Lors de cette séance animée par Noa Simón Delso (BeeLife), David Roy a présenté le projet SPRING coordonné par CEH (Center for Ecology & Hydrology, UK). Pour comprendre le comportement des pollinisateurs suite aux modifications de l’environnement, 27 états membres ont travaillé sur l’évaluation de la diversité des pollinisateurs sur le territoire européen. Le projet a notamment observé l’évolution de populations de papillons (Butterfly Conservation Europe) et le déclin de ces espèces en fonction du temps. Des données, des ressources et des articles issus de ce travail conséquent ont été centralisé sur le site Pollinator Academy (https://pollinatoracademy.eu).
Ensuite, Giovanni Formato de l’IZSLT (Italie) a développé les objectifs multiples du projet B-THENET Network, à savoir :
- l’identification des meilleurs pratiques apicoles, la validation et la diffusion de ces pratiques en collaboration avec différents acteurs techniques et scientifiques.
- la mise en place d’une plateforme d’échanges permettant d’explorer plus de 250 aspects liés à une meilleure pratique apicole (bonnes pratiques, biosécurité, législation,…).
- la création de 13 centres pour permettre aux apiculteurs de s’informer, tester et pratiquer.
- l’organisation de meeting, d’évènements et de workshops où l’ensemble de la communauté B-THENET peut échanger et partager.
S’en est suivie une présentation de Jordi Bosch du CREAF (Espagne) concernant l’étude d’effets combinés de pesticides et autres stress sur les abeilles solitaires.
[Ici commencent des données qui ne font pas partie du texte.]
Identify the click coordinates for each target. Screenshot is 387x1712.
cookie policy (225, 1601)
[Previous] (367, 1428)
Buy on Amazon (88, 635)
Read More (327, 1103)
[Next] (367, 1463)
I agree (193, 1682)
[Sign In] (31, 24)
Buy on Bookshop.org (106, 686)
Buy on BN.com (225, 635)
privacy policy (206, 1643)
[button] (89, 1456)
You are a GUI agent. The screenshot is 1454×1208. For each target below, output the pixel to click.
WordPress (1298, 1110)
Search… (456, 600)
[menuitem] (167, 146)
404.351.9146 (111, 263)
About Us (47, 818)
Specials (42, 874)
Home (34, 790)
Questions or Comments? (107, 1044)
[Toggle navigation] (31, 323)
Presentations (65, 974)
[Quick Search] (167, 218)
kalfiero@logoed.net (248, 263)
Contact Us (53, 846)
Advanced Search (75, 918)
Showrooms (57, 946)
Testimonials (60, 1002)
Sur base des résultats, l’exposition des abeilles à un fongicide ne modifierait pas la dynamique de population comparé à la dynamique normale en absence d’exposition. Par contre, l’exposition des abeilles à un insecticide entraîne inévitablement le déclin de la population. Ce déclin est amplifié dans le cas d’une exposition à un mélange des deux substances (‘effet cocktail’). Plus encore, les abeilles nourries avec du sirop contaminé par des pesticides présentent une réponse à la lumière et une longévité réduites. Ajoutant à cela d’autres facteurs de stress comme la diminution des ressources, le changement climatique, les parasites et maladies, on ne peut que se demander comment les populations d’abeilles et d’autres pollinisateurs vont évoluer si ces stress perdurent dans le temps.
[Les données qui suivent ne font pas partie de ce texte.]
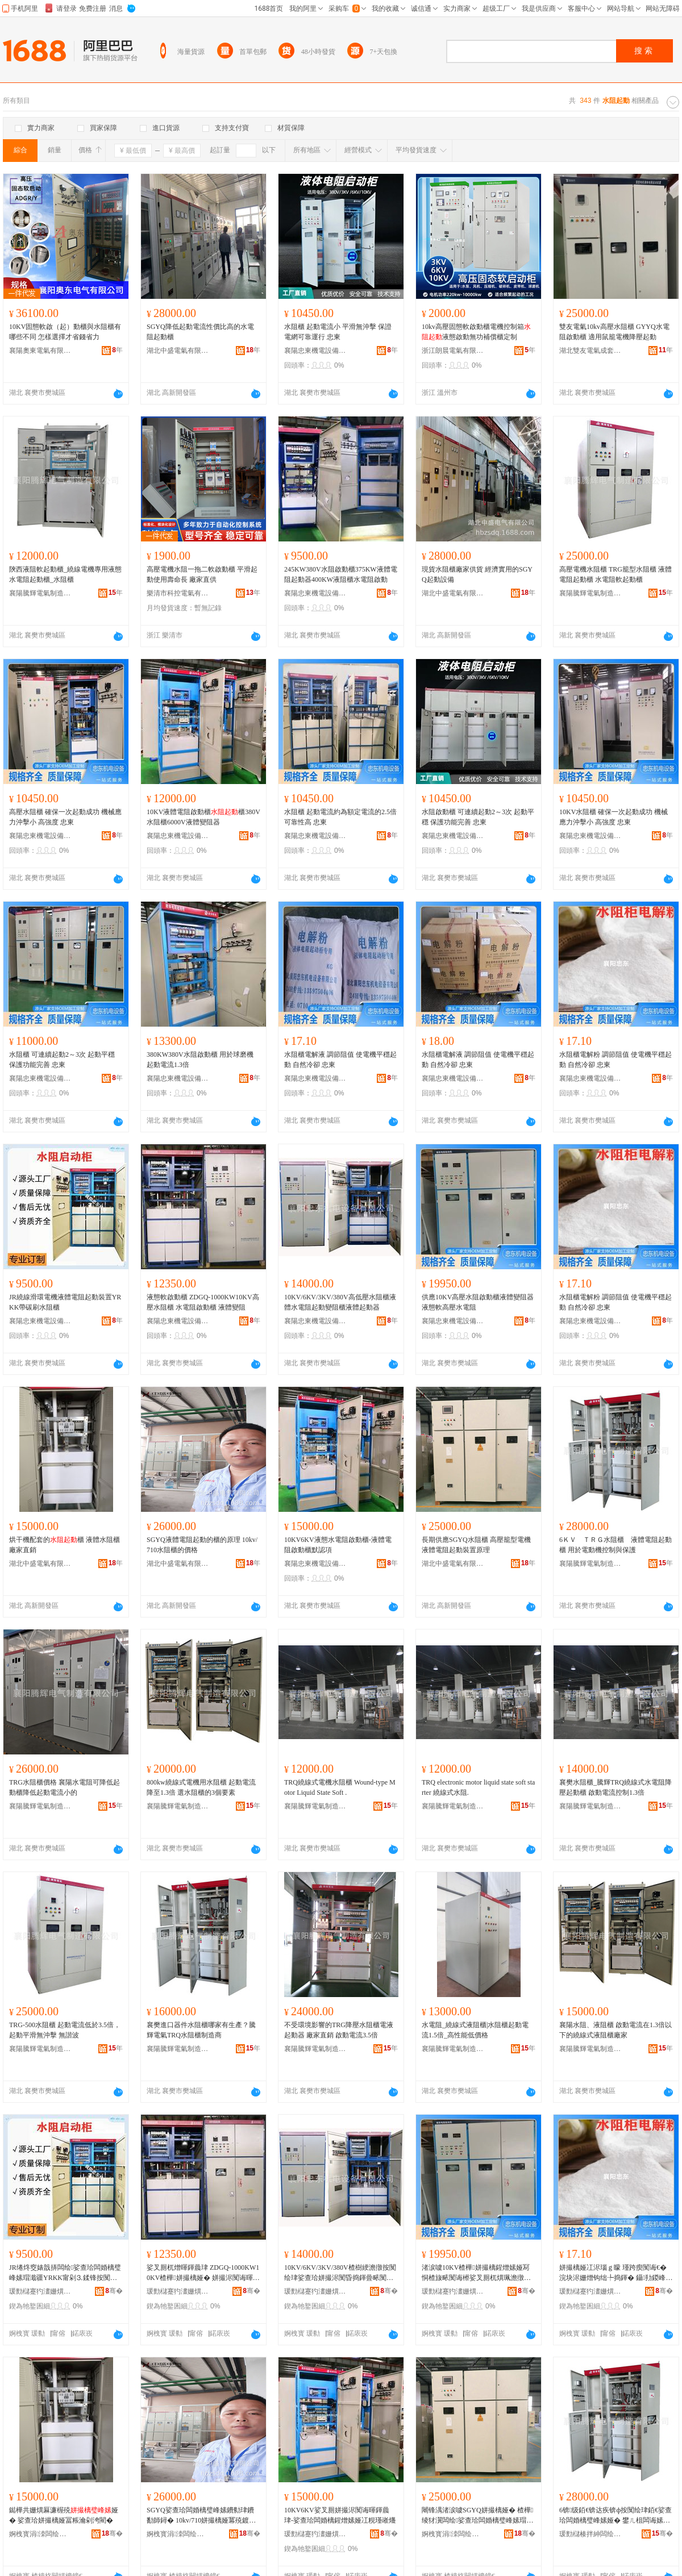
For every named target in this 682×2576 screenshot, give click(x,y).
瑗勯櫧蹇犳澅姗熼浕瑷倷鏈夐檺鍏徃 (40, 2291)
Concernant l’évaluation des risques sur les abeilles, Csaba Szentes de l’EFSA et Jaana Laitinen de l’ECHA ont brièvement retracé les processus qui ont mené à l’élaboration des différentes ‘guidance’ (EFSA Revised Guidance on the risk assessment of plant protection products on bee ; ECHA guidance for the risk assessment of bees and other arthropod pollinators).
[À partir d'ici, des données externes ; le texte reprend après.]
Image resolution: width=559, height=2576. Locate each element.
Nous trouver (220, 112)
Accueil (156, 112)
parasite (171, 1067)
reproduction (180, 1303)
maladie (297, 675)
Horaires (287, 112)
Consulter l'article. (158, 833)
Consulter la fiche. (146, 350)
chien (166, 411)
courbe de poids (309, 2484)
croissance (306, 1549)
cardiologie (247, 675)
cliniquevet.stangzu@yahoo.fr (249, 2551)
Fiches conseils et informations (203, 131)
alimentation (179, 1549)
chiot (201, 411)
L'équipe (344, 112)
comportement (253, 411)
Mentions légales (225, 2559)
La journée s’est clôturée avec une session portant sur l’impact du changement climatique sur les pollinisateurs.
Après un rappel de ses causes et conséquences sur les espèces végétales et les pollinisateurs, le CONAPI nous a donné un exemple concret de l’impact de ce changement sur les abeilles et la production apicole en Italie avec une modification et réduction de certaines miellées. Le changement climatique peut avoir un effet tant sur la phénologie des plantes que sur la production et la structure des fleurs, mais également sur la quantité et la composition des ressources florales (nectar, pollen) et ainsi impacter fortement les interactions plantes-pollinisateurs.
Les chercheurs soulignent que les prédictions actuelles portant sur l’évolution des répartitions des espèces de pollinisateurs en Europe semblent pessimistes, elles peuvent toutefois rester plus optimistes que la potentielle réalité future. En effet, tous les modèles ne sont produits que sur des données climatiques et ne prennent pas en compte d’autres facteurs de déclin pouvant agir en synergie, à savoir par exemple l’impact des pesticides, la prévalence des pathogènes, l’arrivée de nouveaux prédateurs, l’évolution des ressources florales elles aussi impactées par le changement climatique, etc…
La parole a aussi été donnée aux jeunes apiculteurs et citoyens lors d’une session parallèle réalisée en ligne.
Rédaction : Doriane Alberico, Orianne Rollin.